Eberstadt quoted Nigerian-born Obianuju Ekeocha, author of the new book Target Africa: Ideological Neo-Colonialism of the Twenty-first Century, who wrote an open letter to Melinda Gates, whose foundation dedicates impressive resources to spreading birth control among Africans:

“I see this $4.6 billion buying us misery. I see it buying us unfaithful husbands; I see it buying us streets devoid of the innocent chatter of children; and a retirement without the tender loving care of our children.”

Contraception has not made women happier

Evidence from social science suggests that female happiness across the United States and Europe has been declining over time, leading to the “growing worry among secular women that marriage has become impossible,” and so, “it is time to go it alone.”

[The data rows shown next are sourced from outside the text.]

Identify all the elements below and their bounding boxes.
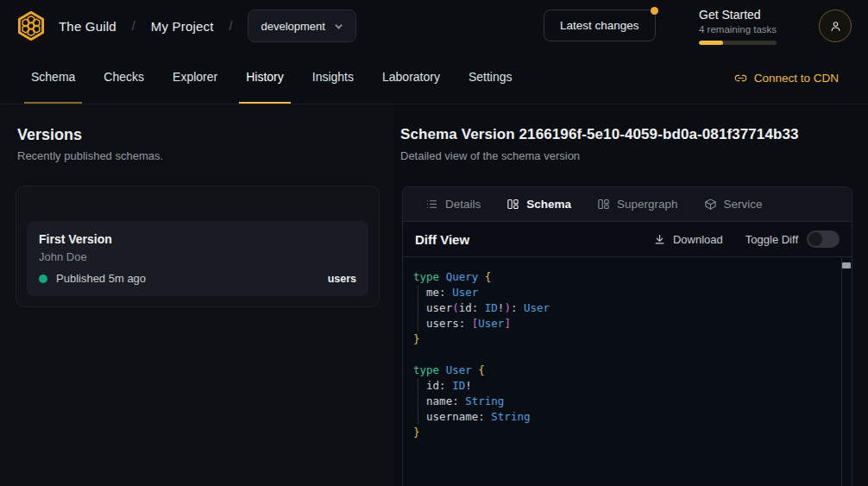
schema-version-detail-card: Details Schema Supergraph Service bbox=[402, 186, 852, 486]
diff-actions: Download Toggle Diff bbox=[653, 230, 840, 248]
switch-knob bbox=[808, 232, 822, 246]
user-menu-avatar[interactable] bbox=[819, 9, 852, 42]
toggle-diff-control: Toggle Diff bbox=[745, 230, 840, 248]
target-selector-dropdown[interactable]: development bbox=[248, 9, 355, 42]
connect-to-cdn-link[interactable]: Connect to CDN bbox=[734, 52, 839, 104]
code-line: users: [User] bbox=[413, 316, 831, 331]
versions-subtitle: Recently published schemas. bbox=[17, 149, 163, 162]
versions-panel: Versions Recently published schemas. Fir… bbox=[0, 104, 393, 486]
tab-details[interactable]: Details bbox=[415, 187, 491, 221]
toggle-diff-switch[interactable] bbox=[807, 230, 840, 248]
box-icon bbox=[704, 198, 717, 211]
code-line: type Query { bbox=[413, 269, 831, 285]
scrollbar-thumb[interactable] bbox=[842, 262, 851, 268]
download-icon bbox=[653, 233, 666, 246]
diff-view-title: Diff View bbox=[415, 232, 469, 247]
get-started-widget[interactable]: Get Started 4 remaining tasks bbox=[699, 8, 785, 45]
versions-title: Versions bbox=[17, 126, 82, 144]
schema-version-subtitle: Detailed view of the schema version bbox=[400, 149, 580, 162]
latest-changes-button[interactable]: Latest changes bbox=[544, 9, 656, 41]
project-nav: Schema Checks Explorer History Insights … bbox=[0, 52, 868, 104]
target-selector-value: development bbox=[261, 20, 324, 33]
code-line: name: String bbox=[413, 394, 831, 409]
get-started-progressbar bbox=[699, 41, 777, 45]
columns-icon bbox=[506, 198, 519, 211]
published-status-dot bbox=[39, 275, 47, 283]
columns-icon bbox=[597, 198, 610, 211]
code-line: type User { bbox=[413, 363, 831, 378]
detail-tabs: Details Schema Supergraph Service bbox=[403, 187, 852, 222]
code-block: type Query { me: User user(id: ID!): Use… bbox=[403, 257, 852, 440]
version-list-item[interactable]: First Version John Doe Published 5m ago … bbox=[27, 221, 368, 296]
nav-tab-laboratory[interactable]: Laboratory bbox=[375, 52, 447, 104]
hive-logo-icon[interactable] bbox=[14, 9, 48, 43]
diff-view-header: Diff View Download Toggle Diff bbox=[403, 222, 852, 257]
toggle-diff-label: Toggle Diff bbox=[745, 233, 798, 246]
code-line: user(id: ID!): User bbox=[413, 300, 831, 316]
tab-supergraph[interactable]: Supergraph bbox=[587, 187, 689, 221]
nav-tab-checks[interactable]: Checks bbox=[97, 52, 151, 104]
get-started-subtitle: 4 remaining tasks bbox=[699, 24, 785, 35]
version-status-row: Published 5m ago users bbox=[39, 272, 356, 285]
breadcrumb-separator: / bbox=[132, 19, 135, 33]
nav-tabs: Schema Checks Explorer History Insights … bbox=[24, 52, 519, 104]
scrollbar-track bbox=[841, 257, 842, 486]
code-line: id: ID! bbox=[413, 378, 831, 394]
code-line: me: User bbox=[413, 285, 831, 300]
schema-code-viewer[interactable]: type Query { me: User user(id: ID!): Use… bbox=[403, 257, 852, 486]
schema-version-title: Schema Version 2166196f-5e10-4059-bd0a-0… bbox=[400, 126, 799, 143]
breadcrumb-org[interactable]: The Guild bbox=[59, 19, 116, 34]
nav-tab-settings[interactable]: Settings bbox=[462, 52, 519, 104]
indent-guide bbox=[418, 378, 418, 425]
connect-to-cdn-label: Connect to CDN bbox=[754, 72, 839, 85]
top-bar: The Guild / My Project / development Lat… bbox=[0, 0, 868, 52]
chevron-down-icon bbox=[334, 22, 343, 31]
version-status: Published 5m ago bbox=[56, 272, 146, 285]
latest-changes-label: Latest changes bbox=[560, 19, 639, 32]
version-list-card: First Version John Doe Published 5m ago … bbox=[16, 186, 380, 307]
version-author: John Doe bbox=[39, 250, 356, 263]
user-icon bbox=[829, 20, 842, 33]
tab-schema[interactable]: Schema bbox=[496, 187, 582, 221]
nav-tab-insights[interactable]: Insights bbox=[305, 52, 361, 104]
progress-fill bbox=[699, 41, 723, 45]
code-line bbox=[413, 347, 831, 363]
nav-tab-explorer[interactable]: Explorer bbox=[166, 52, 224, 104]
version-service-badge: users bbox=[328, 273, 356, 285]
download-button[interactable]: Download bbox=[653, 233, 723, 246]
tab-service[interactable]: Service bbox=[694, 187, 773, 221]
link-icon bbox=[734, 72, 747, 85]
breadcrumb: The Guild / My Project / bbox=[59, 19, 232, 34]
indent-guide bbox=[418, 285, 418, 331]
list-icon bbox=[425, 198, 438, 211]
code-line: username: String bbox=[413, 409, 831, 425]
nav-tab-history[interactable]: History bbox=[239, 52, 291, 104]
breadcrumb-project[interactable]: My Project bbox=[151, 19, 214, 34]
notification-dot bbox=[651, 7, 658, 15]
code-line: } bbox=[413, 425, 831, 440]
breadcrumb-separator: / bbox=[230, 19, 233, 33]
schema-version-panel: Schema Version 2166196f-5e10-4059-bd0a-0… bbox=[393, 104, 868, 486]
nav-tab-schema[interactable]: Schema bbox=[24, 52, 82, 104]
get-started-title: Get Started bbox=[699, 8, 785, 22]
version-name: First Version bbox=[39, 232, 356, 246]
code-line: } bbox=[413, 331, 831, 347]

“The technological shock of widespread contraception licensed predation,” said Eberstadt.  “No longer does a man have to be a king or a master of the universe to prey upon women in unrelenting serial fashion.  All he needs is a world in which women are assumed to use contraception—the world we’ve had since Humanae Vitae.  The one that Humanae Vitae foresaw.”

Eberstadt noted how fifty years of contraception has created an epidemic of loneliness.

Five decades into the sexual revolution, “one of the most pressing and growing issues for social science researchers is not overpopulation,” said Eberstadt.  “Properly understood, it is under-population.”

“A great many people, especially in the increasingly-barren, graying west, are suffering from what some call an ‘epidemic of loneliness,’” she said.  “Fifty years after the embrace of the pill—and undeniably, because of the embrace of the pill—loneliness is spreading across the materially better-off countries of the planet.”

Eberstadt noted reports from around world.  In Japan, where 4,000 elderly die “lonely deaths” each week, “an entire industry has grown up . . . which specializes in cleaning up the apartments where decomposing remains are found.” And in Germany, “One in four Germans over seventy receives a visit less than once a month from friends and acquaintances.  And nearly one in ten is not visited by anyone anymore.”

“This epidemic of loneliness is a new form of human poverty, and it is abounding in societies awash in material wealth,” said Eberstadt.  “It doesn’t take a demographer to connect the dots between the pill and elderly loneliness, any more than it takes a theologian to understand that contraception and abortion are joined at the root.”

The Catholic Church was right

“In this moment of watchfulness inside and outside the Church, a global fellowship that includes more and more non-Catholics, knows the truths of Humanae Vitae and related teachings as truths, however unwanted or hard.  They are the latest pilgrims in a line stretching two thousand years back. They have sacrificed to stand where they do, and they sacrifice still—including by relinquishing the good opinion of a mocking world.”

“The Catholic Church was right to stand as a sign of contradiction to the devastation now surrounding us,” said Eberstadt, noting that accommodating the sexual revolution “has been an epic fail for the churches that have tried it.”

“Mocked and rejected in many places though it may be, [Humanae Vitae] got one of the biggest calls in history right.”